Para saber cómo se limpian las setas y hongos, pasa por mi sección: Técnicas de cocina.

 

 

     Una vez limpios, ponemos los Cantharellus en una fuente de cocina y los cubrimos con la mitad de su peso de azúcar; en nuestro caso con 250 gramos. Removemos para que se impregne bien por todos ellos y les dejamos macerando alrededor de una hora. En este paso, si nos gusta dar un toque de sabor un tanto especial, podemos añadir incluso una rama de canela (opcional). Durante este tiempo podremos ver cómo el azúcar se va fusionando, va pasando de su estado sólido a líquido. Una vez concluido, los ponemos en un cazo de cocina a fuego medio bajo junto con media copita de licor de orujo con hierbas y dejamos cocer, sin parar de remover, hasta que la mayoría del líquido reduzca. Si no nos gusta este licor, podemos utilizar otros como por ejemplo ron, anís, pacharán casero

     Nos daremos cuenta de que están en su punto cuando, al sacar un Cantharellus comprobemos que no gotea nada de líquido de la salsa dulce resultante, sino que queda prácticamente adherida a su superficie. Tampoco debemos dejarla reducir mucho porque nos quedarían bastantes secos. Debemos buscar un punto intermedio. Dejamos enfriar en un recipiente y listos para degustar solos o en compañía. En nuestro caso los hemos acompañado de yogur natural casero.

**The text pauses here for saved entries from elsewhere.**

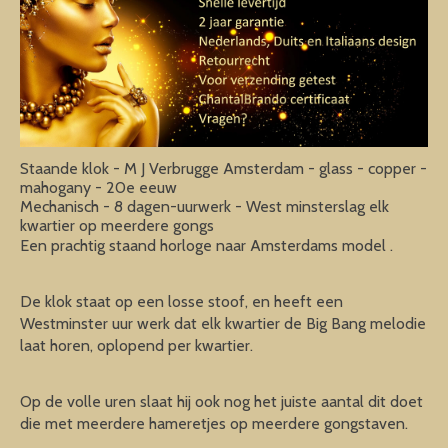
Staande klok - M J Verbrugge Amsterdam - glass - copper -
mahogany - 20e eeuw
Mechanisch - 8 dagen-uurwerk - West minsterslag elk
kwartier op meerdere gongs
Een prachtig staand horloge naar Amsterdams model .
De klok staat op een losse stoof, en heeft een
Westminster uur werk dat elk kwartier de Big Bang melodie
laat horen, oplopend per kwartier.
Op de volle uren slaat hij ook nog het juiste aantal dit doet
die met meerdere hameretjes op meerdere gongstaven.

     Para saber cómo se hace el yogur natural casero, pincha en las imágenes que a continuación te mostramos. En ambos casos los hemos elaborado con sabores, pero para que sea natural ‘tal cual’, no añadiremos ni mermeladas, nueces, miel, o cualquier otro ingrediente que le aporte un sabor extra. Con los Cantharellus caramelizados, en este caso, es más que suficiente.

 

 

     De esta manera las setas suelen durar aproximadamente una semana en el frigorífico, pero en el caso de haber hecho mucha cantidad y nos sobre, o no lo vayamos a consumir en breve, podemos embotarlo y conservarlo hasta 3 meses aproximadamente. Eso sí, una vez abierto el bote, lo conservaremos en el frigorífico y lo consumiremos lo antes posible.

 

 

 

Para proceder a embotarlo, debemos esterilizar los botes o frascos de cristal donde la vamos a conservar. Para saber cómo hacerlo, sígueme en mi sección: Técnicas de cocina.

 

 

 

NOTA:

     El Cantharellus cibarius no es una seta tóxica, pero si vamos al campo:

 

      • «Nunca, nunca, nunca» hay que coger una seta u hongo que no conozcamos. Si tenemos dudas sobre la comestibilidad de un ejemplar, debemos dejarlo donde está. Hay ejemplares que provocan la muerte. No podemos arriesgarnos a probarlo porque si es venenoso, no hay vuelta atrás.

 

      • Si no cogemos un determinado ejemplar del entorno en el que se encuentra evitaremos romperlo o arrancarlo y tirarlo. Debemos respetarlo y dejarlo según lo hemos encontrado.